When calcium carbonate is shaken up with distilled water and left to settle, the water contains aqueous calcium ions and aqueous carbonate ions in very small concentrations. A dynamic equilibrium is set up that is best represented by the following equation:
CaCO3(s) ⇌ Ca2+(aq) + CO32-(aq)
An expression can be written for the equilibrium constant for this process:
K = [Ca2+(aq)][CO32-]/[CaCO3(s)]
The concentration of a solid is a constant and therefore can be included in a modified equilibrium constant known as the solubility product, Ksp:
Ksp = [Ca2+(aq)][CO32-(aq)]
The solubility product is the product of the concentrations of the aqueous ions formed when an insoluble or sparingly soluble ionic substance dissolves in water. Each concentration is raised to the power shown in the dissociation equation. For example, the dissociation equation for barium chromate(VI) is:
BaCrO4(s) ⇌ Ba2+(aq) + CrO42-(aq)
Therefore: Ksp(BaCrO4) = [Ba2+(aq)][ CrO42-(aq)]

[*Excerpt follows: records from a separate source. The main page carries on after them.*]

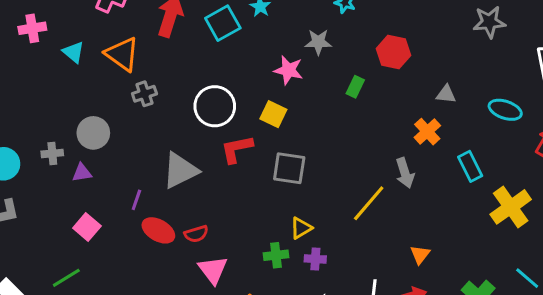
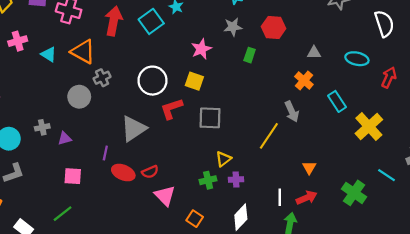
gray star: (318, 42) -> (233, 27), moved
pink star: (288, 70) -> (201, 49), turned -30
gray circle: (93, 133) -> (79, 97), moved
pink square: (87, 227) -> (73, 176), turned -30

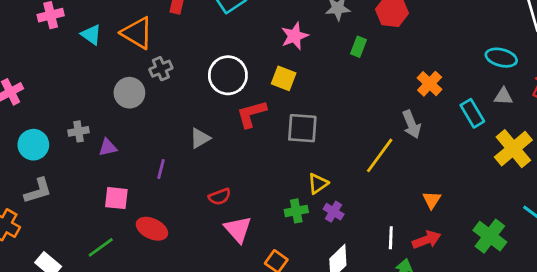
gray triangle: (314, 53) -> (503, 96), moved
gray triangle: (134, 129) -> (200, 138), size x0.6
red ellipse: (123, 173) -> (152, 229), moved
purple cross: (236, 179) -> (334, 212), turned 32

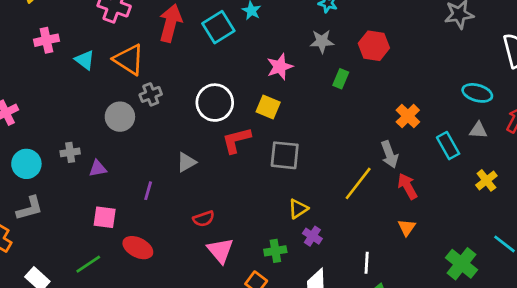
yellow cross: (513, 149) -> (486, 180), size x0.6
green cross: (296, 211) -> (275, 251), moved
red arrow: (427, 240) -> (407, 186), moved, turned -100

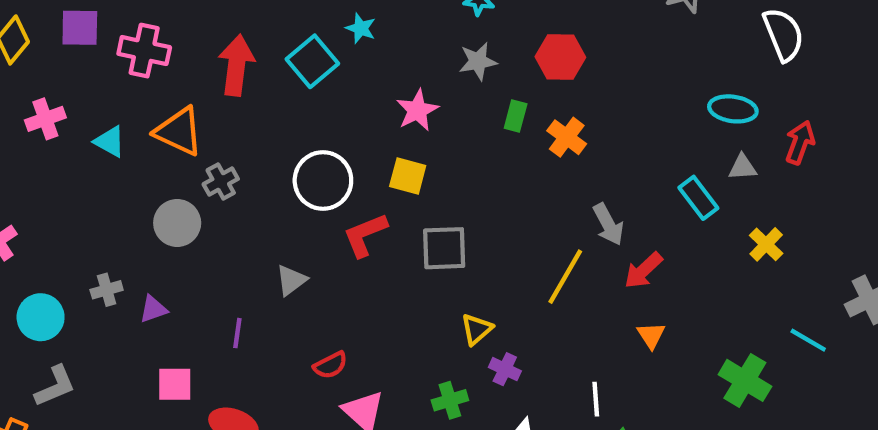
orange cross: (408, 116) -> (567, 137), moved
red arrow: (407, 186) -> (643, 270), turned -96

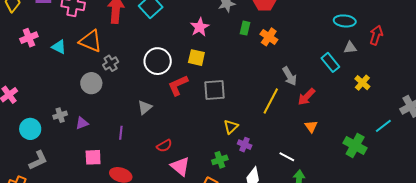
cyan line: (808, 340) -> (383, 126), turned -66
white line: (596, 399) -> (287, 157), turned -56

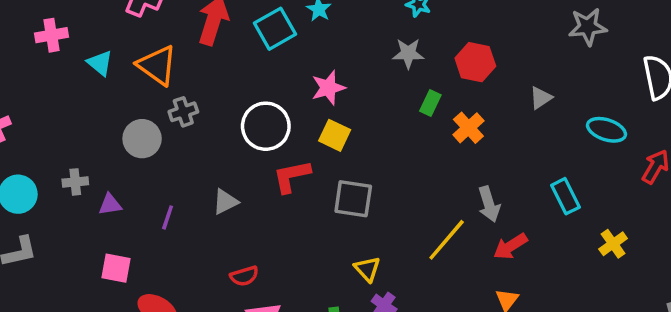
pink star: (200, 27) -> (328, 88), moved
gray triangle: (350, 48) -> (541, 98), moved, turned -40
yellow triangle: (231, 127) -> (367, 269), turned -42
purple line: (121, 133) -> (168, 217), moved

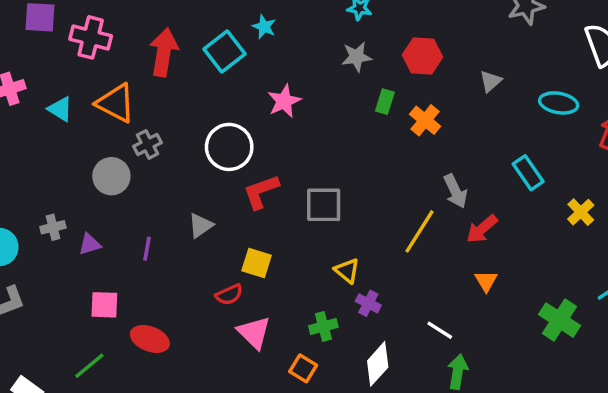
yellow square: (335, 135) -> (257, 263), moved

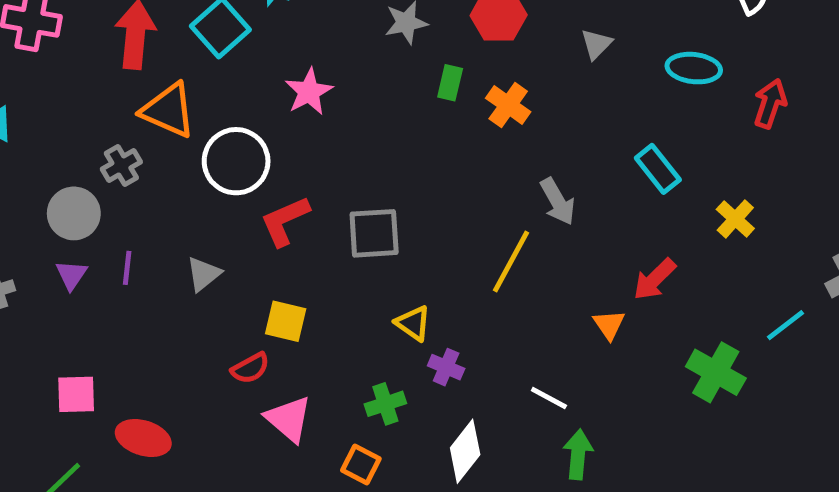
orange triangle: (116, 103) -> (168, 110), moved
red arrow: (482, 229) -> (654, 279), moved
purple triangle: (90, 244) -> (71, 275), moved, turned -35
purple line: (147, 249) -> (127, 268), moved

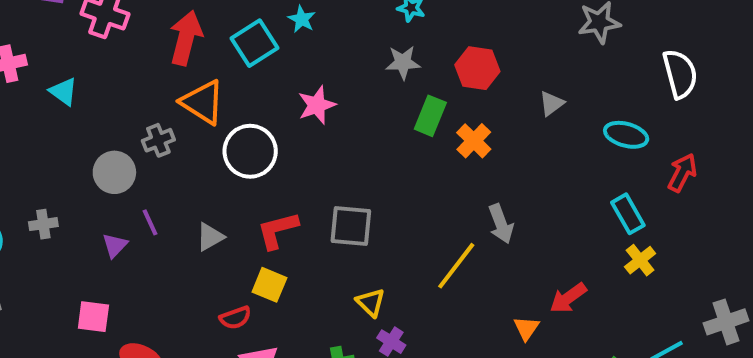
green rectangle: (450, 83) -> (430, 116), size x1.4
cyan rectangle: (658, 169) -> (628, 214), moved
red L-shape: (285, 221) -> (278, 230), moved
purple line: (127, 268) -> (150, 222), turned -40
purple triangle: (71, 275) -> (115, 245), moved

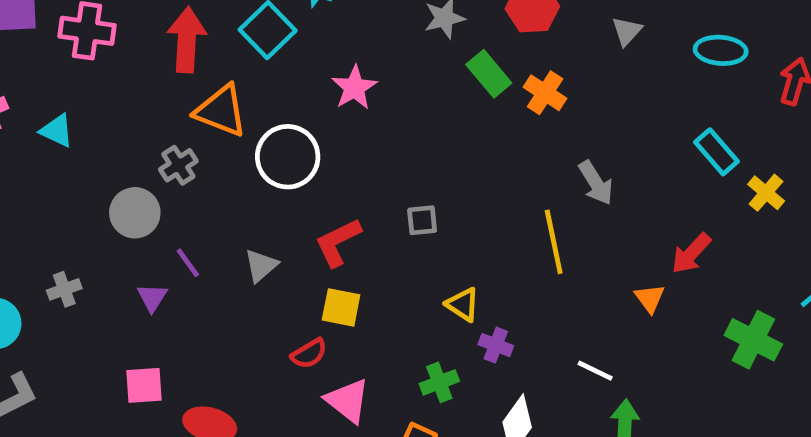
green rectangle: (430, 116) -> (489, 74), turned -51
cyan rectangle: (628, 214) -> (716, 152), moved
gray square: (351, 226) -> (422, 220), size x0.6
yellow line: (456, 266) -> (554, 242), turned -38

CALCULATING SOLUBILITY PRODUCTS
The solubility product of a salt can be calculated by substituting the appropriate concentrations into the expression for the solubility product. The solubility product has a unit that depends on the expression for the solubility product. In this case, it is concentration squared. The unit can be worked out by substituting the initial units roto the expression for the solubility product:
Ksp(CaCO3) = [Ca2+(aq)][CO32-(aq)]
= (mol dm-3)(mol dm-3)
= mol2 dm-6
EXAMPLE
What is the solubility product for calcium carbonate, given that the solubility of calcium carbonate at 298 K is 6.9 × 10-5 mol dm-3?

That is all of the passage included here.